(Stored data)
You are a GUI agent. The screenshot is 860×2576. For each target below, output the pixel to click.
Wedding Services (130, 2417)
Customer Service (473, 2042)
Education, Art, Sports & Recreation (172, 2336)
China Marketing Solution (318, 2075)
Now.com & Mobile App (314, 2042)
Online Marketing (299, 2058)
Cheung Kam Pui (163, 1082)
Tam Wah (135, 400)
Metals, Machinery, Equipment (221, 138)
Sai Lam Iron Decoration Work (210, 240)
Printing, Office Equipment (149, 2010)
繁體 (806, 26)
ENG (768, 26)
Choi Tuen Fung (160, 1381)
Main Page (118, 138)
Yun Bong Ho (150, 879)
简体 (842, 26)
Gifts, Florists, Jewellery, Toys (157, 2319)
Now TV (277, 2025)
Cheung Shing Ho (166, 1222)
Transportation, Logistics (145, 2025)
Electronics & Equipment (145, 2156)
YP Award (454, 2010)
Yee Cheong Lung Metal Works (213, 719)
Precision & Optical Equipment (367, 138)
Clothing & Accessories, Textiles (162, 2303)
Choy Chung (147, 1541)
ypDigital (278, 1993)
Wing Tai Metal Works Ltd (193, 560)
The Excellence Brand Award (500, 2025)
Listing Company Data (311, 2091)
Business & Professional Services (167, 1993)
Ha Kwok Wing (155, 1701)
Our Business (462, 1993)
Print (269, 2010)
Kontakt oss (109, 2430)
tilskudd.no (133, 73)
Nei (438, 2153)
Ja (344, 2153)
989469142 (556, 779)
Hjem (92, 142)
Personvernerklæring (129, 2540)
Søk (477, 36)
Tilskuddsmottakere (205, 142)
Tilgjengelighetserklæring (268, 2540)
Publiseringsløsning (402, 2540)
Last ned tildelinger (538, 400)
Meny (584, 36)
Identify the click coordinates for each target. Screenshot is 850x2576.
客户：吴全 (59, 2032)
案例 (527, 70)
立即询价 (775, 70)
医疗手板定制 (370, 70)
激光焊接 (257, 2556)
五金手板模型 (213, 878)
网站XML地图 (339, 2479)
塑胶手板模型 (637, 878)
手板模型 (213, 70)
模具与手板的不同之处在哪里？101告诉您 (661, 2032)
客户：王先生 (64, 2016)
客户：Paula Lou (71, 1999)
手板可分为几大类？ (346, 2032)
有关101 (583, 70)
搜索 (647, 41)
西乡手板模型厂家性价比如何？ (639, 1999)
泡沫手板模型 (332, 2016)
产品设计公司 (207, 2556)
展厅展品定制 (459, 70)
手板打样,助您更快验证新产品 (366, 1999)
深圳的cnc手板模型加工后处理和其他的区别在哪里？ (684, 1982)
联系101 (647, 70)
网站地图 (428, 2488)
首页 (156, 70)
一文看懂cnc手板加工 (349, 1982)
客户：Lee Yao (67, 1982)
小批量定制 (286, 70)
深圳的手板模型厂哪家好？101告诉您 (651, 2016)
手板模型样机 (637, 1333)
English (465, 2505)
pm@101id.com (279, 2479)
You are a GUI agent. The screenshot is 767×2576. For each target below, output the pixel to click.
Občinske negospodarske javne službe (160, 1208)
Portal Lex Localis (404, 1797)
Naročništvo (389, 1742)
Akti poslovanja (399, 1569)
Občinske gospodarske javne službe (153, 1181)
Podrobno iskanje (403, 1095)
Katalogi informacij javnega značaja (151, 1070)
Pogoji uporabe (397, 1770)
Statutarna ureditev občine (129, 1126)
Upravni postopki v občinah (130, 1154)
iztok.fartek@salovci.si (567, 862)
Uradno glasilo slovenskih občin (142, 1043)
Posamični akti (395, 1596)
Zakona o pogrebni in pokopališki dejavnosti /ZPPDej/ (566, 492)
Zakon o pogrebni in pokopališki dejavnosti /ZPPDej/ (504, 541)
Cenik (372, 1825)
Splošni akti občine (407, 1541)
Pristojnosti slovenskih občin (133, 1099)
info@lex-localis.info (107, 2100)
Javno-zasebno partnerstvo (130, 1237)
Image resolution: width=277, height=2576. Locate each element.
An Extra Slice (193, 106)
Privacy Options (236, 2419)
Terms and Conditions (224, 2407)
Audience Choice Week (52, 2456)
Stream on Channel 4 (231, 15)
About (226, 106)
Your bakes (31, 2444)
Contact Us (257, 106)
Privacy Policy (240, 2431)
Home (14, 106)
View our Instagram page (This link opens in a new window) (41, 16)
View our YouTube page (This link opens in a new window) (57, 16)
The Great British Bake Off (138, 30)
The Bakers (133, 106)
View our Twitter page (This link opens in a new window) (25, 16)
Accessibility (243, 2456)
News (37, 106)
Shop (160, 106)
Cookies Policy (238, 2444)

** HOW TO COMPLETE THIS TASK **
A word-for-word copy of the data is what should be returned.

** ANSWER TO THE EXERCISE **
You are a GUI agent. The screenshot is 860×2576. For each target below, output the pixel to click.
Wedding Services (130, 2417)
Customer Service (473, 2042)
Education, Art, Sports & Recreation (172, 2336)
China Marketing Solution (318, 2075)
Now.com & Mobile App (314, 2042)
Online Marketing (299, 2058)
Cheung Kam Pui (163, 1082)
Tam Wah (135, 400)
Metals, Machinery, Equipment (221, 138)
Sai Lam Iron Decoration Work (210, 240)
Printing, Office Equipment (149, 2010)
繁體 (806, 26)
ENG (768, 26)
Choi Tuen Fung (160, 1381)
Main Page (118, 138)
Yun Bong Ho (150, 879)
简体 (842, 26)
Gifts, Florists, Jewellery, Toys (157, 2319)
Now TV (277, 2025)
Cheung Shing Ho (166, 1222)
Transportation, Logistics (145, 2025)
Electronics & Equipment (145, 2156)
YP Award (454, 2010)
Yee Cheong Lung Metal Works (213, 719)
Precision & Optical Equipment (367, 138)
Clothing & Accessories, Textiles (162, 2303)
Choy Chung (147, 1541)
ypDigital (278, 1993)
Wing Tai Metal Works Ltd (193, 560)
The Excellence Brand Award (500, 2025)
Listing Company Data (311, 2091)
Business & Professional Services (167, 1993)
Ha Kwok Wing (155, 1701)
Our Business (462, 1993)
Print (269, 2010)
Kontakt oss (109, 2430)
tilskudd.no (133, 73)
Nei (438, 2153)
Ja (344, 2153)
989469142 (556, 779)
Hjem (92, 142)
Personvernerklæring (129, 2540)
Søk (477, 36)
Tilskuddsmottakere (205, 142)
Tilgjengelighetserklæring (268, 2540)
Publiseringsløsning (402, 2540)
Last ned tildelinger (538, 400)
Meny (584, 36)
Identify the click coordinates for each target. Screenshot is 850x2576.
客户：吴全 (59, 2032)
案例 (527, 70)
立即询价 (775, 70)
医疗手板定制 (370, 70)
激光焊接 (257, 2556)
五金手板模型 (213, 878)
网站XML地图 (339, 2479)
塑胶手板模型 (637, 878)
手板模型 (213, 70)
模具与手板的不同之处在哪里？101告诉您 (661, 2032)
客户：王先生 (64, 2016)
客户：Paula Lou (71, 1999)
手板可分为几大类？ (346, 2032)
有关101 (583, 70)
搜索 (647, 41)
西乡手板模型厂家性价比如何？ (639, 1999)
泡沫手板模型 (332, 2016)
产品设计公司 (207, 2556)
展厅展品定制 (459, 70)
手板打样,助您更快验证新产品 (366, 1999)
深圳的cnc手板模型加工后处理和其他的区别在哪里？ (684, 1982)
联系101 (647, 70)
网站地图 (428, 2488)
首页 (156, 70)
一文看懂cnc手板加工 (349, 1982)
客户：Lee Yao (67, 1982)
小批量定制 (286, 70)
深圳的手板模型厂哪家好？101告诉您 (651, 2016)
手板模型样机 (637, 1333)
English (465, 2505)
pm@101id.com (279, 2479)
You are a GUI agent. The screenshot is 767×2576. For each target below, output the pixel to click.
Občinske negospodarske javne službe (160, 1208)
Portal Lex Localis (404, 1797)
Naročništvo (389, 1742)
Akti poslovanja (399, 1569)
Občinske gospodarske javne službe (153, 1181)
Podrobno iskanje (403, 1095)
Katalogi informacij javnega značaja (151, 1070)
Pogoji uporabe (397, 1770)
Statutarna ureditev občine (129, 1126)
Upravni postopki v občinah (130, 1154)
iztok.fartek@salovci.si (567, 862)
Uradno glasilo slovenskih občin (142, 1043)
Posamični akti (395, 1596)
Zakona o pogrebni in pokopališki dejavnosti /ZPPDej/ (566, 492)
Zakon o pogrebni in pokopališki dejavnosti /ZPPDej/ (504, 541)
Cenik (372, 1825)
Splošni akti občine (407, 1541)
Pristojnosti slovenskih občin (133, 1099)
info@lex-localis.info (107, 2100)
Javno-zasebno partnerstvo (130, 1237)
Image resolution: width=277, height=2576. Locate each element.
An Extra Slice (193, 106)
Privacy Options (236, 2419)
Terms and Conditions (224, 2407)
Audience Choice Week (52, 2456)
Stream on Channel 4 (231, 15)
About (226, 106)
Your bakes (31, 2444)
Contact Us (257, 106)
Privacy Policy (240, 2431)
Home (14, 106)
View our Instagram page (This link opens in a new window) (41, 16)
View our YouTube page (This link opens in a new window) (57, 16)
The Great British Bake Off (138, 30)
The Bakers (133, 106)
View our Twitter page (This link opens in a new window) (25, 16)
Accessibility (243, 2456)
News (37, 106)
Shop (160, 106)
Cookies Policy (238, 2444)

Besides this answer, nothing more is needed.